My collection of web design/dev resources [Updated]
web design tools
web development tools
Over the past few months, I have been collecting resources I use or want to use in the future.
I’ve categorized each of these resources into groups and thought other web designers and developers can benefit from my collection so I decided to share them.
Some of these resources I use daily or weekly and some of them I discovered and haven’t found a use for yet but still seemed impressive.
For each resource, I’ve included my honest opinion and there are no affiliate links in this post.
Let’s get started.
As any web designer or developer would agree, when creating anything for the web you need some decent apps to make your life and process easier.
These are some of the apps I’ve discovered and swear by.
For me, the best feature of Balsamiq Mockups is its simplicity.
When creating a website or application it is very tempting to start creating an array of colorful designs and adding all sorts of amazing effects and impressive animations.
But this can result in big problems because we didn’t think everything through, we’re just concerned about making it the best-looking thing around.
With Balsamiq, you are limited in a design sense if you compare it to Sketch or Illustrator but I believe this is the best feature of the app.
Because your design options are limited, you can focus on the essential layout of your website or app without being distracted by changing the colour of a button a hundred times.
It is easy to use and the pricing is competitive, plus they offer a trial which you can use and see if the app will benefit you.
By now everyone knows about or has heard about Sketch.
It exploded onto the scene and quickly became a favorite among designers.
It came with a lot of features we were all hoping would be added to other popular design programs such as Illustrator and Photoshop.
I have to say, the Sketch community grew big quickly and to be honest it was such a surprise.
Having used Sketch here and there, it is an amazing app with a supportive community and features being added regularly.
I have been a fan of Photoshop and Illustrator for a long time, but I have to admit Sketch definitely gives them a go for their money.
I still use Photoshop and Illustrator in certain situations but I don’t mind swapping to Sketch if it makes sense.
Before I use Sketch or Illustrator, I still prefer getting started with Balsamiq.
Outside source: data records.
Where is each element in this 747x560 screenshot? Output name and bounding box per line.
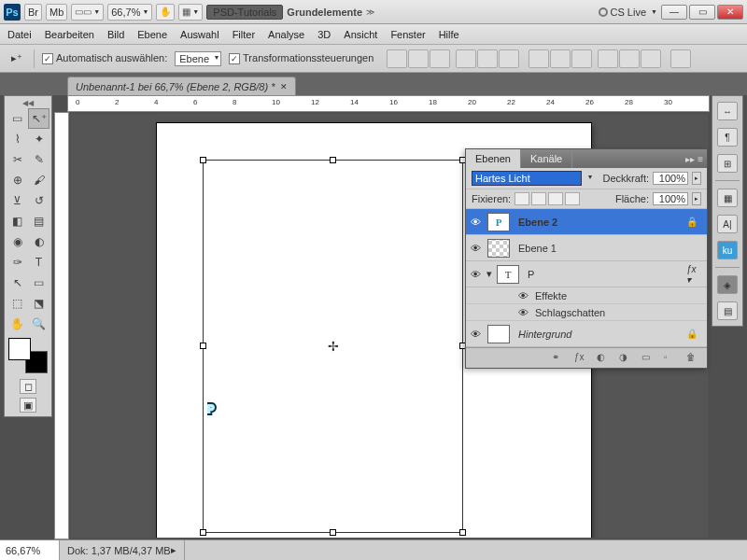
fill-flyout[interactable]: ▸ — [692, 192, 701, 205]
menu-hilfe[interactable]: Hilfe — [439, 29, 459, 40]
blend-mode-dropdown[interactable]: Hartes Licht — [472, 171, 582, 186]
arrange-docs-button[interactable]: ▦▼ — [178, 4, 203, 21]
opacity-flyout[interactable]: ▸ — [692, 172, 701, 185]
hand-tool[interactable]: ✋ — [7, 314, 28, 334]
transform-controls-checkbox[interactable]: Transformationssteuerungen — [229, 52, 374, 64]
menu-filter[interactable]: Filter — [233, 29, 255, 40]
distribute-btn[interactable] — [550, 49, 571, 68]
lock-icon[interactable] — [565, 192, 580, 205]
quickmask-button[interactable]: ◻ — [20, 379, 36, 394]
menu-bearbeiten[interactable]: Bearbeiten — [45, 29, 94, 40]
dodge-tool[interactable]: ◐ — [28, 231, 49, 252]
eraser-tool[interactable]: ◧ — [7, 211, 28, 231]
close-tab-icon[interactable]: ✕ — [280, 82, 288, 91]
link-layers-icon[interactable]: ⚭ — [552, 352, 567, 365]
doc-selector-1[interactable]: PSD-Tutorials — [206, 5, 283, 20]
align-btn[interactable] — [477, 49, 498, 68]
chevron-icon[interactable]: ≫ — [366, 7, 374, 17]
layer-row[interactable]: 👁 Hintergrund 🔒 — [466, 321, 707, 347]
lock-position[interactable] — [531, 192, 546, 205]
panel-icon[interactable]: ⊞ — [717, 154, 738, 173]
align-btn[interactable] — [499, 49, 519, 68]
lock-pixels[interactable] — [514, 192, 529, 205]
fx-item[interactable]: 👁Schlagschatten — [466, 304, 707, 321]
layers-panel-icon[interactable]: ◈ — [717, 275, 738, 294]
fx-icon[interactable]: ƒx ▾ — [686, 264, 701, 285]
mask-icon[interactable]: ◐ — [597, 352, 612, 365]
lasso-tool[interactable]: ⌇ — [7, 129, 28, 149]
screen-mode-button[interactable]: ▭▭▼ — [71, 4, 104, 21]
history-brush-tool[interactable]: ↺ — [28, 190, 49, 211]
distribute-btn[interactable] — [598, 49, 618, 68]
type-tool[interactable]: T — [28, 252, 49, 273]
fill-value[interactable]: 100% — [653, 192, 688, 205]
maximize-button[interactable]: ▭ — [689, 5, 715, 20]
auto-select-checkbox[interactable]: Automatisch auswählen: — [42, 52, 167, 64]
auto-align-btn[interactable] — [670, 49, 691, 68]
transform-bounds[interactable]: ✢ — [203, 160, 463, 533]
trash-icon[interactable]: 🗑 — [686, 352, 701, 365]
minimize-button[interactable]: — — [661, 5, 687, 20]
distribute-btn[interactable] — [641, 49, 661, 68]
eyedropper-tool[interactable]: ✎ — [28, 149, 49, 170]
menu-ebene[interactable]: Ebene — [137, 29, 167, 40]
new-layer-icon[interactable]: ▫ — [664, 352, 679, 365]
panel-menu-icon[interactable]: ▸▸ ≡ — [682, 154, 707, 164]
visibility-icon[interactable]: 👁 — [466, 243, 485, 254]
menu-bild[interactable]: Bild — [107, 29, 124, 40]
visibility-icon[interactable]: 👁 — [466, 217, 485, 228]
layer-row[interactable]: 👁 Ebene 1 — [466, 235, 707, 261]
move-tool[interactable]: ↖⁺ — [28, 108, 49, 129]
align-btn[interactable] — [408, 49, 429, 68]
align-btn[interactable] — [430, 49, 450, 68]
3d-camera-tool[interactable]: ⬔ — [28, 293, 49, 314]
group-icon[interactable]: ▭ — [641, 352, 656, 365]
auto-select-dropdown[interactable]: Ebene — [175, 51, 221, 66]
align-btn[interactable] — [456, 49, 476, 68]
pen-tool[interactable]: ✑ — [7, 252, 28, 273]
layer-row[interactable]: 👁 P Ebene 2 🔒 — [466, 209, 707, 235]
layers-panel-header[interactable]: Ebenen Kanäle ▸▸ ≡ — [466, 149, 707, 168]
3d-tool[interactable]: ⬚ — [7, 293, 28, 314]
panel-icon[interactable]: ▦ — [717, 189, 738, 207]
gradient-tool[interactable]: ▤ — [28, 211, 49, 231]
doc-info[interactable]: Dok: 1,37 MB/4,37 MB ▸ — [60, 540, 185, 560]
panel-icon-kuler[interactable]: ku — [717, 241, 738, 259]
layer-row[interactable]: 👁 ▾ T P ƒx ▾ — [466, 261, 707, 287]
document-tab[interactable]: Unbenannt-1 bei 66,7% (Ebene 2, RGB/8) *… — [67, 77, 296, 95]
brush-tool[interactable]: 🖌 — [28, 170, 49, 190]
screenmode-button[interactable]: ▣ — [20, 398, 36, 413]
visibility-icon[interactable]: 👁 — [466, 329, 485, 340]
visibility-icon[interactable]: 👁 — [466, 269, 485, 280]
shape-tool[interactable]: ▭ — [28, 273, 49, 293]
layers-tab[interactable]: Ebenen — [466, 149, 521, 168]
lock-all[interactable] — [548, 192, 563, 205]
zoom-tool[interactable]: 🔍 — [28, 314, 49, 334]
adjustment-icon[interactable]: ◑ — [619, 352, 634, 365]
panel-icon[interactable]: ¶ — [717, 128, 738, 147]
fx-header[interactable]: 👁Effekte — [466, 287, 707, 304]
color-swatches[interactable] — [8, 338, 48, 373]
blur-tool[interactable]: ◉ — [7, 231, 28, 252]
channels-tab[interactable]: Kanäle — [521, 149, 572, 168]
marquee-tool[interactable]: ▭ — [7, 108, 28, 129]
align-btn[interactable] — [387, 49, 407, 68]
menu-auswahl[interactable]: Auswahl — [180, 29, 219, 40]
cslive-button[interactable]: CS Live▼ — [599, 7, 657, 18]
path-tool[interactable]: ↖ — [7, 273, 28, 293]
menu-analyse[interactable]: Analyse — [268, 29, 304, 40]
magic-wand-tool[interactable]: ✦ — [28, 129, 49, 149]
distribute-btn[interactable] — [619, 49, 640, 68]
menu-fenster[interactable]: Fenster — [390, 29, 425, 40]
minibridge-button[interactable]: Mb — [46, 4, 67, 21]
menu-ansicht[interactable]: Ansicht — [344, 29, 377, 40]
distribute-btn[interactable] — [529, 49, 549, 68]
distribute-btn[interactable] — [571, 49, 592, 68]
bridge-button[interactable]: Br — [24, 4, 42, 21]
panel-icon[interactable]: ▤ — [717, 301, 738, 320]
panel-icon[interactable]: ↔ — [717, 102, 738, 120]
fx-button-icon[interactable]: ƒx — [574, 352, 589, 365]
hand-tool-button[interactable]: ✋ — [156, 4, 175, 21]
crop-tool[interactable]: ✂ — [7, 149, 28, 170]
healing-tool[interactable]: ⊕ — [7, 170, 28, 190]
But once I am happy with what I’ve done in Balsamiq, the next app I use will either be Sketch or Illustrator.
If you haven’t used Illustrator or Photoshop before, I recommend learning Sketch and then moving onto the other programs as Sketch as become a requirement for certain jobs.
CoffeeCup Grid Builder
CSS grid has changed the way design for the web, it is such a powerful CSS feature but it can be quite daunting to learn.
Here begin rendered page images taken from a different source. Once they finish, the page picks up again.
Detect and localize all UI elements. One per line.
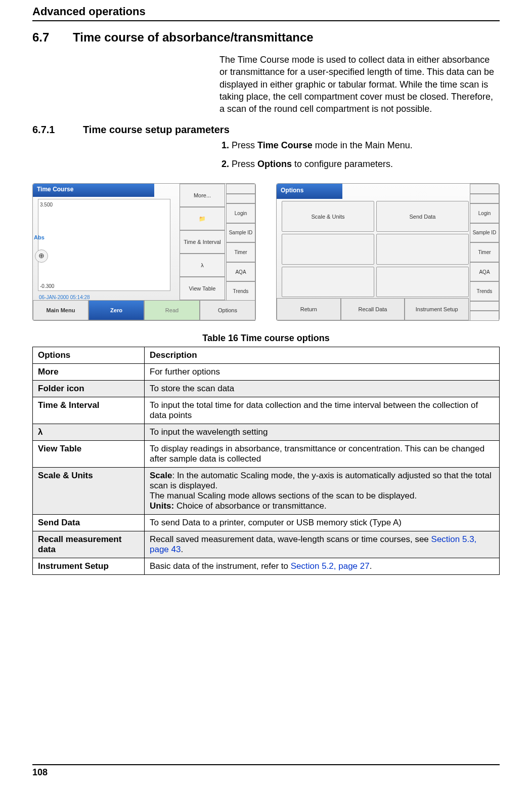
row-desc: To send Data to a printer, computer or U… [145, 515, 500, 531]
desc-post: . [370, 561, 372, 571]
s2-grid: Scale & Units Send Data [282, 201, 469, 297]
aqa-button[interactable]: AQA [470, 262, 499, 282]
row-desc: To display readings in absorbance, trans… [145, 441, 500, 468]
screenshot-options: Options Scale & Units Send Data Login Sa… [276, 183, 500, 321]
s1-bottom-bar: Main Menu Zero Read Options [33, 300, 255, 320]
th-options: Options [33, 347, 145, 364]
s1-ymin: -0.300 [40, 283, 54, 289]
more-button[interactable]: More... [180, 184, 225, 207]
main-menu-button[interactable]: Main Menu [33, 300, 88, 320]
table-row: λ To input the wavelength setting [33, 424, 500, 441]
read-button[interactable]: Read [144, 300, 200, 320]
subsection-title: Time course setup parameters [83, 124, 230, 135]
s1-date: 06-JAN-2000 05:14:28 [39, 295, 90, 300]
row-desc: Scale: In the automatic Scaling mode, th… [145, 468, 500, 515]
trends-button[interactable]: Trends [470, 281, 499, 301]
table-row: Time & Interval To input the total time … [33, 397, 500, 424]
zero-button[interactable]: Zero [88, 300, 144, 320]
table-row: Instrument Setup Basic data of the instr… [33, 558, 500, 575]
section-title: Time course of absorbance/transmittance [73, 30, 314, 44]
step-2-post: to configure parameters. [292, 159, 393, 169]
view-table-button[interactable]: View Table [180, 277, 225, 300]
row-desc: For further options [145, 364, 500, 381]
xref-link[interactable]: Section 5.2, page 27 [291, 561, 370, 571]
s1-ymax: 3.500 [40, 202, 53, 207]
instrument-setup-button[interactable]: Instrument Setup [405, 298, 469, 320]
section-number: 6.7 [32, 30, 73, 45]
empty-cell [282, 267, 374, 298]
step-1-bold: Time Course [257, 140, 313, 150]
row-opt: Folder icon [33, 381, 145, 397]
table-row: Folder icon To store the scan data [33, 381, 500, 397]
send-data-button[interactable]: Send Data [376, 201, 469, 232]
row-opt: λ [33, 424, 145, 441]
scale-bold: Scale [150, 471, 172, 480]
units-bold: Units: [150, 501, 174, 511]
scroll-down-icon[interactable] [470, 301, 499, 321]
options-table: Options Description More For further opt… [32, 347, 500, 575]
row-opt: Time & Interval [33, 397, 145, 424]
empty-cell [282, 234, 374, 265]
trends-button[interactable]: Trends [226, 281, 255, 301]
row-desc: Recall saved measurement data, wave-leng… [145, 531, 500, 558]
subsection-number: 6.7.1 [32, 124, 83, 136]
steps-list: Press Time Course mode in the Main Menu.… [219, 139, 500, 171]
step-2-bold: Options [257, 159, 292, 169]
row-opt: Send Data [33, 515, 145, 531]
section-heading: 6.7Time course of absorbance/transmittan… [32, 30, 500, 45]
row-opt: Scale & Units [33, 468, 145, 515]
footer: 108 [32, 764, 500, 778]
time-interval-button[interactable]: Time & Interval [180, 230, 225, 254]
page-number: 108 [32, 767, 500, 778]
s1-titlebar: Time Course [33, 184, 154, 197]
aqa-button[interactable]: AQA [226, 262, 255, 282]
table-row: View Table To display readings in absorb… [33, 441, 500, 468]
step-1-post: mode in the Main Menu. [313, 140, 413, 150]
scale-units-button[interactable]: Scale & Units [282, 201, 374, 232]
step-2-pre: Press [232, 159, 257, 169]
recall-data-button[interactable]: Recall Data [341, 298, 405, 320]
s1-plot-area [38, 199, 170, 291]
empty-cell [376, 267, 469, 298]
options-button[interactable]: Options [200, 300, 255, 320]
scroll-up-icon[interactable] [226, 184, 255, 203]
screenshots-row: Time Course 3.500 -0.300 Abs ⊕ 06-JAN-20… [32, 183, 500, 321]
s2-titlebar: Options [277, 184, 342, 199]
lambda-button[interactable]: λ [180, 254, 225, 277]
s1-abs-label: Abs [34, 234, 45, 240]
folder-icon[interactable]: 📁 [180, 207, 225, 230]
row-desc: To input the wavelength setting [145, 424, 500, 441]
row-opt: More [33, 364, 145, 381]
row-desc: Basic data of the instrument, refer to S… [145, 558, 500, 575]
sample-id-button[interactable]: Sample ID [470, 223, 499, 243]
row-opt: View Table [33, 441, 145, 468]
row-desc: To store the scan data [145, 381, 500, 397]
step-1-pre: Press [232, 140, 257, 150]
row-opt: Instrument Setup [33, 558, 145, 575]
return-button[interactable]: Return [277, 298, 341, 320]
section-body: The Time Course mode is used to collect … [219, 54, 500, 115]
step-1: Press Time Course mode in the Main Menu. [232, 139, 500, 152]
scale-text1: : In the automatic Scaling mode, the y-a… [150, 471, 492, 490]
s1-right-column: More... 📁 Time & Interval λ View Table [180, 184, 225, 300]
login-button[interactable]: Login [470, 203, 499, 223]
login-button[interactable]: Login [226, 203, 255, 223]
header-rule [32, 20, 500, 21]
sample-id-button[interactable]: Sample ID [226, 223, 255, 243]
running-header: Advanced operations [32, 0, 500, 20]
table-row: Scale & Units Scale: In the automatic Sc… [33, 468, 500, 515]
desc-post: . [181, 545, 183, 554]
table-row: Send Data To send Data to a printer, com… [33, 515, 500, 531]
timer-button[interactable]: Timer [226, 242, 255, 262]
timer-button[interactable]: Timer [470, 242, 499, 262]
table-caption: Table 16 Time course options [32, 333, 500, 344]
screenshot-time-course: Time Course 3.500 -0.300 Abs ⊕ 06-JAN-20… [32, 183, 256, 321]
table-row: Recall measurement data Recall saved mea… [33, 531, 500, 558]
row-opt: Recall measurement data [33, 531, 145, 558]
step-2: Press Options to configure parameters. [232, 157, 500, 171]
s2-sidebar: Login Sample ID Timer AQA Trends [470, 184, 499, 320]
desc-pre: Basic data of the instrument, refer to [150, 561, 291, 571]
scroll-up-icon[interactable] [470, 184, 499, 203]
s2-bottom-bar: Return Recall Data Instrument Setup [277, 298, 469, 320]
desc-pre: Recall saved measurement data, wave-leng… [150, 534, 431, 544]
There are a number of tutorials, courses, and resources available but sometimes you don’t have the time and want to start playing around.
There are a number of CSS grid utilities around but I am a fan of CoffeeCup and their software and I think this app but be very helpful for anyone looking to starting designing using CSS grid without knowing the in’s and out’s.
I’m not saying don’t learn CSS grid and only rely on this app, the app is useful to get started.
This is an app I came across but haven’t used as of yet but it appealed to me.
Finding stock images can be a pain in the butt, especially if you need to search more than one website.
Zoommy enables you to search for stock images from over 50 sources, some of these include:
Public Domain Archive
The app not only allows you to search for images but you can also categorize them for reference later.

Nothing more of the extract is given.